Six months of mandatory rehabilitation leave was ending in a spare, impersonalized office. That was the character of not only his superior but the entire Acquisitions division — clean and detached. Chandrasekhar sat in an extremely comfortable office chair across from a tired man with a tic in his cheek. His resignation letter laid rested between them like a physical barrier, restricting the movement of their limbs on the table.

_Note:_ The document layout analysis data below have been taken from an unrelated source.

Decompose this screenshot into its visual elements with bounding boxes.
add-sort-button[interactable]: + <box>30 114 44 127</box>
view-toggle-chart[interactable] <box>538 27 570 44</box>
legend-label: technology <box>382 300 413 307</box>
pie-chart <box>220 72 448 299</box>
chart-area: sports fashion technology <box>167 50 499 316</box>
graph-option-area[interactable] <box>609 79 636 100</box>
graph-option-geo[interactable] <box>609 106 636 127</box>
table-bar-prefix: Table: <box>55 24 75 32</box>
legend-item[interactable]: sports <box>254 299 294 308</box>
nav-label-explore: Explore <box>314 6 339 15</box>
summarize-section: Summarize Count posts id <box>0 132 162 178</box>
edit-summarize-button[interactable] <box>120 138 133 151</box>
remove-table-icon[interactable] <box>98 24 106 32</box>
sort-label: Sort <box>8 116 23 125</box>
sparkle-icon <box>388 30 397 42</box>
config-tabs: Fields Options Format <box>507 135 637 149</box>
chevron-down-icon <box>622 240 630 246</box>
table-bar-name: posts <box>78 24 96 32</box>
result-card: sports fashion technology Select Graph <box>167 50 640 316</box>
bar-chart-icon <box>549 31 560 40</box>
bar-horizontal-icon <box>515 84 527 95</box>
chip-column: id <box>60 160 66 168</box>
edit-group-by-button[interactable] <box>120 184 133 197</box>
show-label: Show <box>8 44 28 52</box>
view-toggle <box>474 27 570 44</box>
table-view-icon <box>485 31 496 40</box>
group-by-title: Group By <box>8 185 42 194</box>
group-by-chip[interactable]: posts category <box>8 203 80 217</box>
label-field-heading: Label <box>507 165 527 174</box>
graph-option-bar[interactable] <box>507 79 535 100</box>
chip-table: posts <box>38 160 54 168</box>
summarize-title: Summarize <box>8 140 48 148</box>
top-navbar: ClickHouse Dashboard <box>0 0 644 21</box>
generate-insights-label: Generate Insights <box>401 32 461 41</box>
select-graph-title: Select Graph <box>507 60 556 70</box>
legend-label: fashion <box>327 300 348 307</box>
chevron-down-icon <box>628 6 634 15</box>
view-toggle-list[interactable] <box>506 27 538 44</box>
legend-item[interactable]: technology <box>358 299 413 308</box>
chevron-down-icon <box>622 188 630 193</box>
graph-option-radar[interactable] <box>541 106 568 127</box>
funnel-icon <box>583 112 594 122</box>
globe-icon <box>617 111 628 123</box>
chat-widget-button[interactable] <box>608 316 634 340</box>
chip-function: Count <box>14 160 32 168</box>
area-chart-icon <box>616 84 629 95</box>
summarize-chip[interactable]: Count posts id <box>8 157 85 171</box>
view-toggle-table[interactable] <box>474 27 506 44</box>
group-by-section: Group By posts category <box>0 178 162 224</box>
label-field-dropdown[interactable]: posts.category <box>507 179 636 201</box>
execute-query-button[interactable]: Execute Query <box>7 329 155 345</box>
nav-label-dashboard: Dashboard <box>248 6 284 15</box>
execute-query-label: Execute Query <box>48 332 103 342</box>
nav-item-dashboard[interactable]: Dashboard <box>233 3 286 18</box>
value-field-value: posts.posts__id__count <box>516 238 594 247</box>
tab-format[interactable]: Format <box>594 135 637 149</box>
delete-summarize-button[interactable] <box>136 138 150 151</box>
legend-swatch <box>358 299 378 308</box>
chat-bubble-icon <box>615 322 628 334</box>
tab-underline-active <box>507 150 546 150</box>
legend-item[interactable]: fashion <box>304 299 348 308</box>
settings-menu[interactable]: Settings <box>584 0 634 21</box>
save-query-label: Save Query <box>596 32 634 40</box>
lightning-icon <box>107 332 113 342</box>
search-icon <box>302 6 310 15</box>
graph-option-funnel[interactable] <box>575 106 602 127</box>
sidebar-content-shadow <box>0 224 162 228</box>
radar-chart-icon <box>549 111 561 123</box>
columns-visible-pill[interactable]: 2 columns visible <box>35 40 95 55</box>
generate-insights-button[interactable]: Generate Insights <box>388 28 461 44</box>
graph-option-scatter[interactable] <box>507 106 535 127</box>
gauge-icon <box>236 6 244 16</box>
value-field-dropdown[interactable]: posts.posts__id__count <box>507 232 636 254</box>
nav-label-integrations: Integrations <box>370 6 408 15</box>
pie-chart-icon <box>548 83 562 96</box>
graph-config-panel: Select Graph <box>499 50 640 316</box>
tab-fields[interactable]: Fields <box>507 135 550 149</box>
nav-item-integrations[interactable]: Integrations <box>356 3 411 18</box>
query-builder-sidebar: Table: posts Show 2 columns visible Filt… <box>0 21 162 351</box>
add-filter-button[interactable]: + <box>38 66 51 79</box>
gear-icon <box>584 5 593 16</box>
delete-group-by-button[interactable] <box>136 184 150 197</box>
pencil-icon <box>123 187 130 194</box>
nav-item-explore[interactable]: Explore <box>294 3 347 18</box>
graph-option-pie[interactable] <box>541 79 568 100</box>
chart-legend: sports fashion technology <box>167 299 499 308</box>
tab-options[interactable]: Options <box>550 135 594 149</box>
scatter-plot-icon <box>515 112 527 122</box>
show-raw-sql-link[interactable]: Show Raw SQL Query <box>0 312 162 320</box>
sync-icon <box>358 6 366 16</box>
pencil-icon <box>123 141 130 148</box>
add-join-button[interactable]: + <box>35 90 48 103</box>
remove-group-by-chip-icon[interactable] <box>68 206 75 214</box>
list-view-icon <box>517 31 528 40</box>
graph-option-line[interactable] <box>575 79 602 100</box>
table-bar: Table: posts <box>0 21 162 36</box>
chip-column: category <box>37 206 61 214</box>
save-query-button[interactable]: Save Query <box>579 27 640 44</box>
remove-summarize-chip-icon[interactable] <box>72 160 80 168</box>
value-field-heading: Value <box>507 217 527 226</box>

Chandrasekhar was expressing his gratitude to the organization, while looking his superior steadily in the eye. They both knew there was no reason to be grateful; Acquisitions had been acting in its own best interests when it spent untold dollars trying to salvage his body. A trained employee in Chandrasekhar’s line of work was not easy to acquire and keep, undoubtedly, but he suspected that wasn’t the genuine reason they had kept him recuperating all these months.
The first month had been utter hell. From the moment he emerged from the pod, he had barely been able to stand from the pain. The Acquisition doctors had sedated him with mitylpropicin for hours at a time, eventually letting him control his own dosage to stay conscious and relatively functioning. Your brain is working overtime, explained one of the interchangeable men in lab coats. Your central nervous system is sending too many signals to your brain, which is working overtime trying to interpret them all. The pod had saved his life, but it had been limited in what it could do to reconstruct him; when he’d asked the lab coats when the pain would go away, they gave him incomplete answers and talked to him about the dangers of exceeding his mitylpropicin dosage.
What could they offer him? He had been dead, and now he had another chance at life. Could he start over again? He had other thoughts, thoughts he couldn’t get rid of.
Chandrasekhar finished his speech, searching for a reaction in the other man’s countenance — an impassive mask but for the tic. Nearly ten years ago, his superior had retired from active service and had his control implants removed. The tissue in his cheek had been damaged in the procedure; now the muscles twitched constantly. Comically, for those who didn’t know the old man that well.
The eyes in his blank face glanced down at Chandasekhar’s hands, making sure that he had noticed. His hands were shaking slightly, nearly imperceptibly — unless some knew what they were looking at. Maybe you need more time.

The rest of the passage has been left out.